My guess is that the power to issue a warrant was considered as the power to set its terms, but whichever way it was then should be the answer for today.
I think this issue is much more important outside of the computer context than within it. I think this issue is much more important when it comes to plainclothes, no-knock, dynamic entry, heavily armed raids with stun grenades and the like. For example, if I was a magistrate facing these facts ex ante:
http://newsone.com/nation/associated-press/family-of-woman-killed-by-police-while-holding-baby-gets-2-5-million/
I would h8 to think I had no power to issue restrictions to save the baby’s hand b4 the popos did the predictable thing. I think magistrates should also be able to establish ex ante that the family pets are not to be killed. I think magistrates should be allowed to decree that a dynamic entry must be video’d for the sake of efficient judicial review later.
I would hate to see the issue of ex ante restrictions get settled in any sort of suppression context anyway. I want to see it settled, instead, where violation of the restriction was asserted as a per se basis of liability in a section 1983 suit setting. I mean, who cares whether evidence gets admitted against some guilty criminal? I don’t. I care more about whether a child loses a hand, or has to watch his pet dog gunned down or some old lady gets a heart attack from the flash bang. I think magistrates should be allowed to have a pro-active role in EX ANTE PREVENTION of these tragedies. Police do not have public safety in mind ex ante, and it is only the detached and neutral perspective of the magistrate that can wisely balance poposafety and suspect safety ex ante. Oops, got emotional there! Stay calm, there, Buddy. Professor Kerr will think you have lost your mind with these nutty opinions. Calm blue ocean. Calm blue ocean. Cal . . .
March 17, 2010, 11:25 amArthur Kirkland says:
I don’t know enough about these issues to identify the correct questions, let alone to take a stab at answers, but this seems to be an important issue, made more complex in the context of search/seizure of computers.

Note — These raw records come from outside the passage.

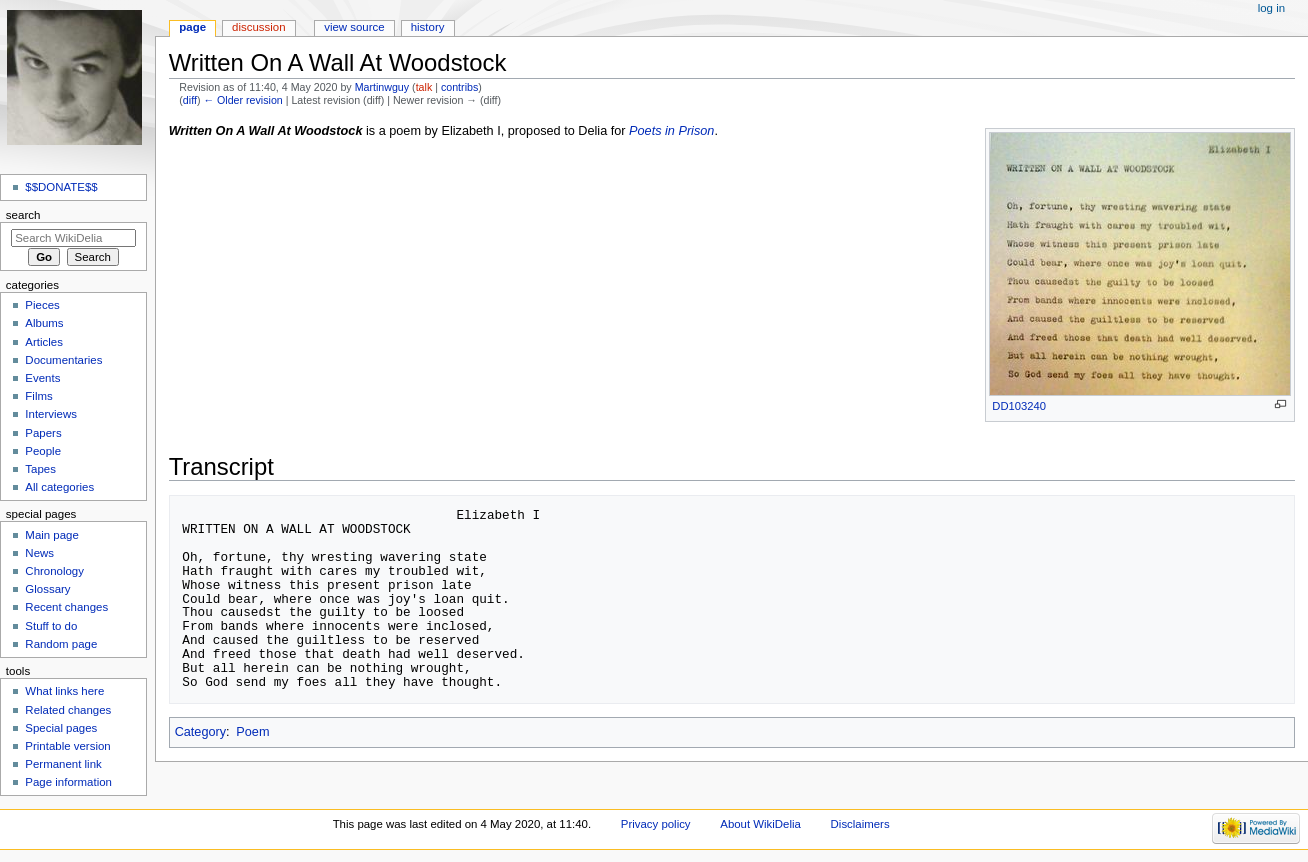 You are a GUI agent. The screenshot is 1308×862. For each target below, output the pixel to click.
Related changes (68, 710)
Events (42, 378)
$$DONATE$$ (61, 187)
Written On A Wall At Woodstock (266, 131)
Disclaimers (860, 824)
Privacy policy (656, 824)
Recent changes (66, 607)
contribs (459, 87)
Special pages (61, 728)
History (428, 27)
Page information (68, 782)
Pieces (42, 305)
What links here (64, 691)
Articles (44, 342)
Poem (252, 732)
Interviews (51, 414)
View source (354, 27)
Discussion (258, 27)
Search (23, 215)
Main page (52, 535)
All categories (59, 487)
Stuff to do (51, 626)
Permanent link (63, 764)
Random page (61, 644)
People (43, 451)
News (39, 553)
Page (192, 27)
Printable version (67, 746)
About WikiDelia (760, 824)
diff (190, 100)
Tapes (40, 469)
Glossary (47, 589)
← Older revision (242, 100)
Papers (43, 433)
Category (200, 732)
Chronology (54, 571)
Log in (1271, 8)
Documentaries (63, 360)
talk (424, 87)
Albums (44, 323)
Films (38, 396)
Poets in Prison (671, 131)
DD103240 (1019, 406) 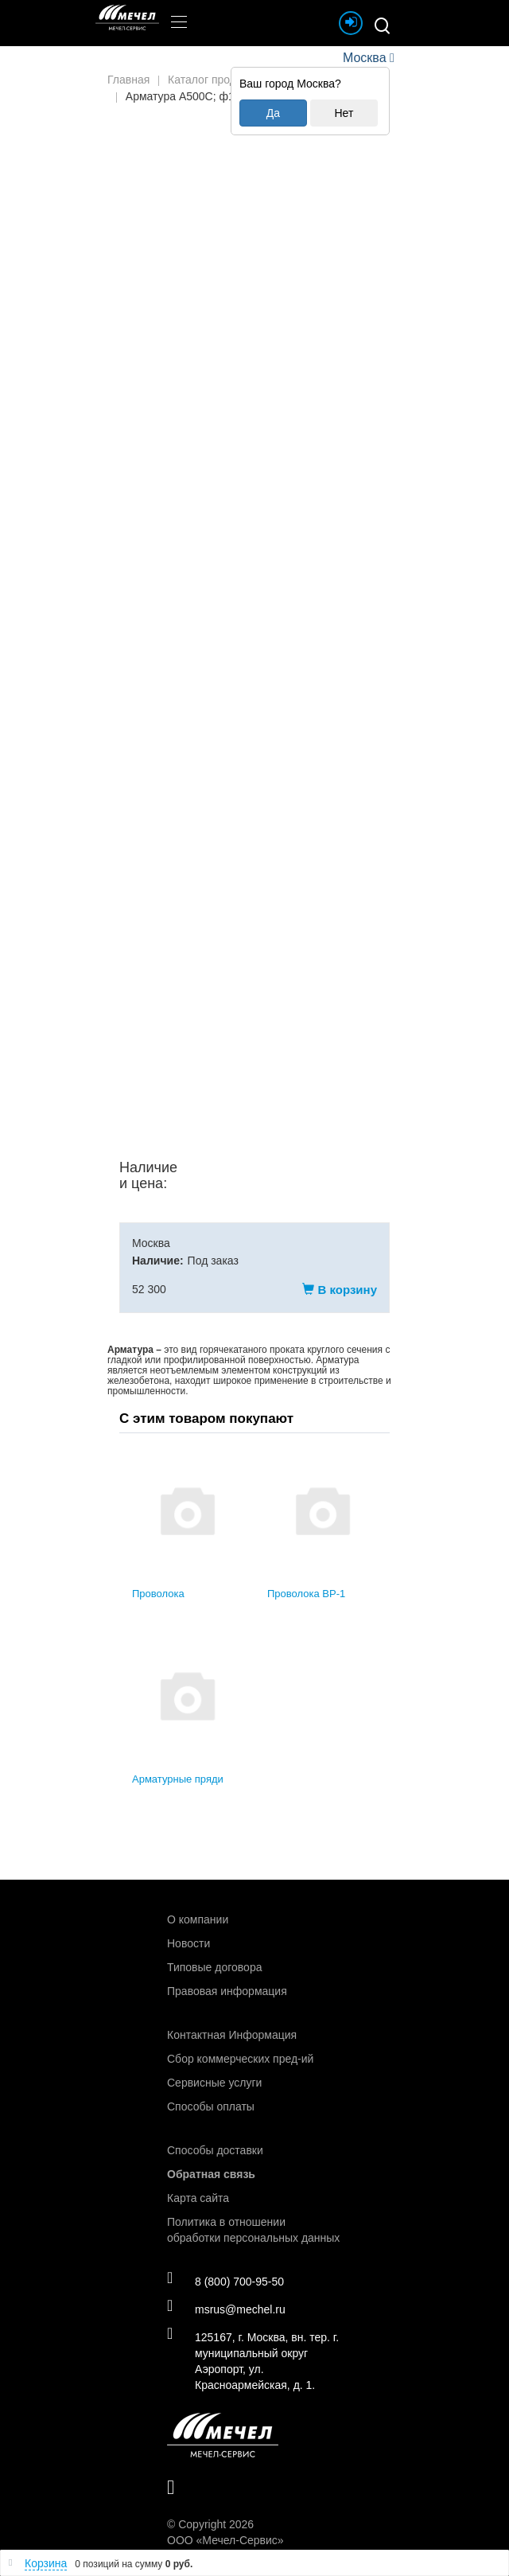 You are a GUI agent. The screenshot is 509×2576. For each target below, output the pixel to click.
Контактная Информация (232, 2034)
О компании (197, 1919)
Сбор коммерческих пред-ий (240, 2058)
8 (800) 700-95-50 (225, 2281)
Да (273, 113)
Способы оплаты (210, 2106)
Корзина (46, 2563)
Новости (188, 1943)
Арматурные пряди (177, 1779)
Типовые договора (214, 1967)
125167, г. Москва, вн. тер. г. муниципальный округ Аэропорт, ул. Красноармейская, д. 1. (253, 2360)
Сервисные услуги (214, 2082)
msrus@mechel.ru (226, 2308)
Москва (364, 57)
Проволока (158, 1594)
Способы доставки (215, 2150)
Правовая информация (227, 1991)
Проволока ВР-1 (306, 1594)
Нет (343, 113)
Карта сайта (198, 2198)
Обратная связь (211, 2174) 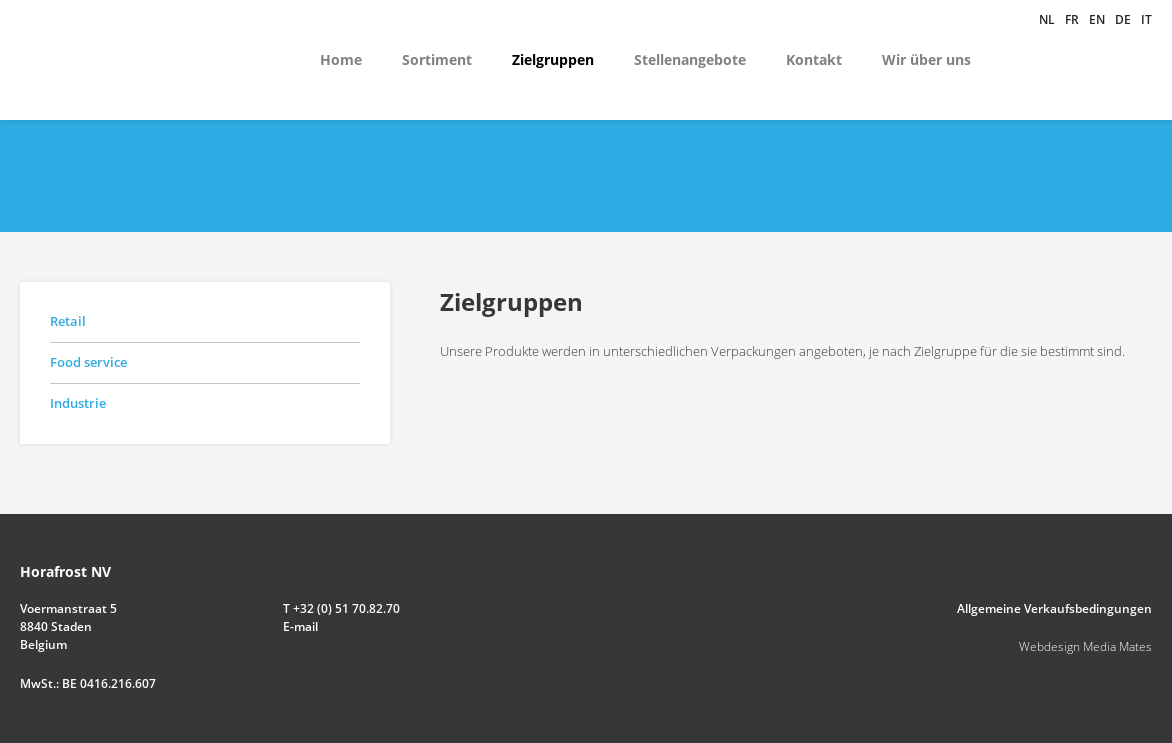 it (1146, 20)
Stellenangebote (690, 59)
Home (341, 59)
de (1123, 20)
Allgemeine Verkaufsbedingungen (1054, 608)
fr (1072, 20)
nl (1047, 20)
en (1097, 20)
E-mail (300, 626)
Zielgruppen (553, 59)
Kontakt (814, 59)
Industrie (78, 403)
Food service (88, 362)
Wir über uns (926, 59)
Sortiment (437, 59)
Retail (68, 321) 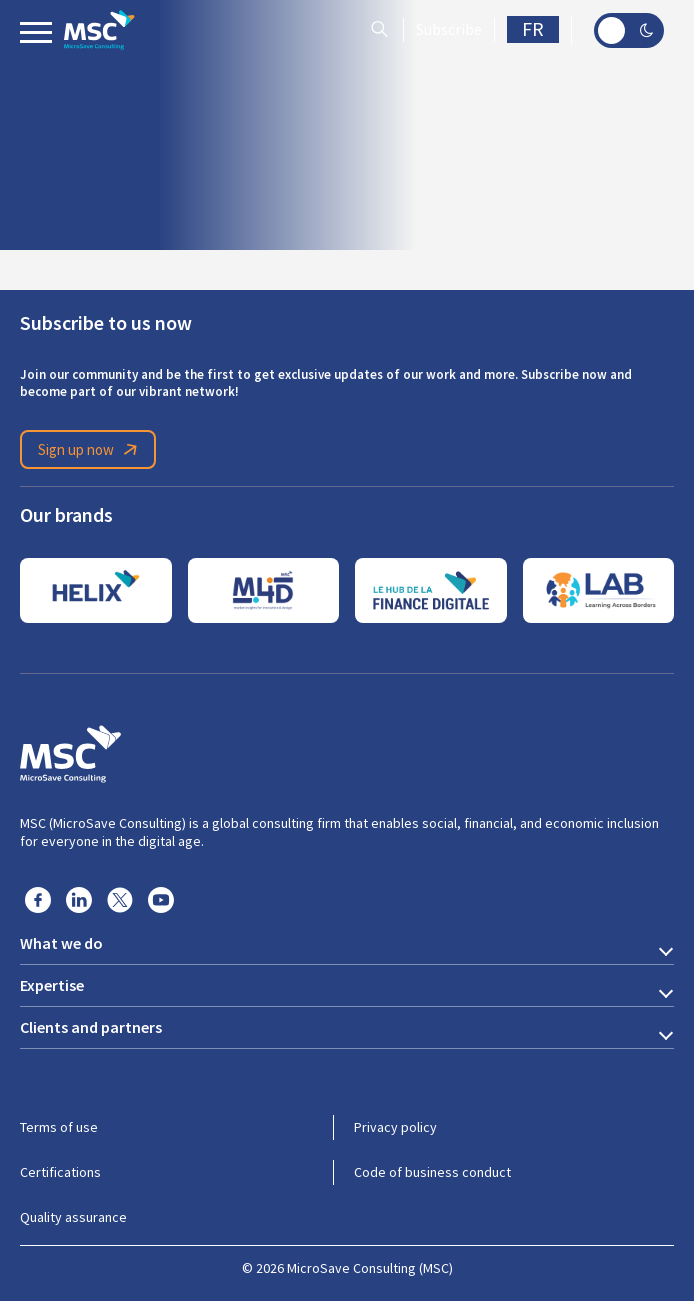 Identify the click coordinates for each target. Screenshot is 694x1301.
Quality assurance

It seems sensible to permit an issuing authority to impose restrictions on warrant execution. If the police violate the warrant’s terms, whether (a) the court or another authority should be able to impose discipline, (b) someone affected by the violation should be able to recover damages or (c) suppression should be an available remedy are questions that seem to deserve thoughtful consideration.
If reluctance to give police a blank check (through ineffectiveness of limitations imposed by the issuing authority) causes judges to become less likely to issue warrants (because they object to a searcher’s record on midnight raids, no-knock raids, overreaching seizure of computers, etc.), that could be a positive development.
March 17, 2010, 12:01 pmPintler says:
IANAL a lawyer, much less a fourth amendment specialist, but the copy of Richards I found reads:
“The Fourth Amendment does not permit a blanket exception to the knock and announce requirement for felony drug investigations. While the requirement can give way under circumstances presenting a threat of physical violence or where officers believe that evidence would be destroyed if advance notice were given, 514 U.S., at 936 , the fact that felony drug investigations may frequently present such circumstances cannot remove from the neutral scrutiny of a reviewing court the reasonableness of the police decision not to knock and announce in a particular case.”
They agreed that the facts in this particular case (suspect had opened after knock, seen the officer, then shut the door) justified a forcible entry, but I’m trying to see how that says the 4th is irrelevant. Wouldn’t the ‘neutral scrutiny of a reviewing court’ involve 4th amendment issues?
(I hate that feeling of knowing I’m wrong but not understanding why!)
March 17, 2010, 12:24 pmLee Benemow says:
Orin -
If, as you argue, a time-of-day restriction in a warrant has no Fourth Amendment effect, does such a restriction have any effect (statutory or otherwise)? The standard US courts search-warrant form has a check box for a time-of-day restriction:
http://www.uscourts.gov/forms/AO093.pdf
That indicates that the US courts think the restriction has an effect of some kind.